Dataset entries.
+ + + + +

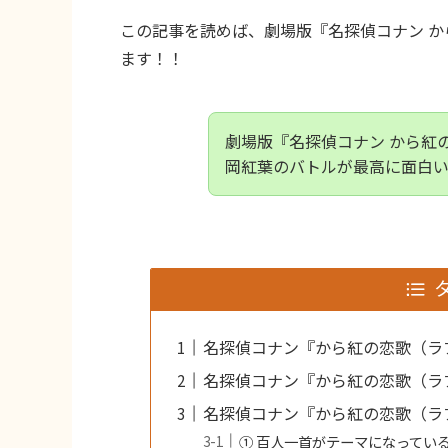
この記事を読めば、劇場版『名探偵コナン 
ます！！
劇場版『名探偵コナン から紅
岡紅葉のバトルが最高に面白
名探偵コナン『から紅の恋歌（ラ
名探偵コナン『から紅の恋歌（ラ
名探偵コナン『から紅の恋歌（ラ
① 百人一首がテーマになってい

+ + + + +

Task description. In the entries above, find the line with "岡紅葉のバトルが最高に面白", then retype it and every line after it exactly.

Written reply.
岡紅葉のバトルが最高に面白
名探偵コナン『から紅の恋歌（ラ
名探偵コナン『から紅の恋歌（ラ
名探偵コナン『から紅の恋歌（ラ
① 百人一首がテーマになってい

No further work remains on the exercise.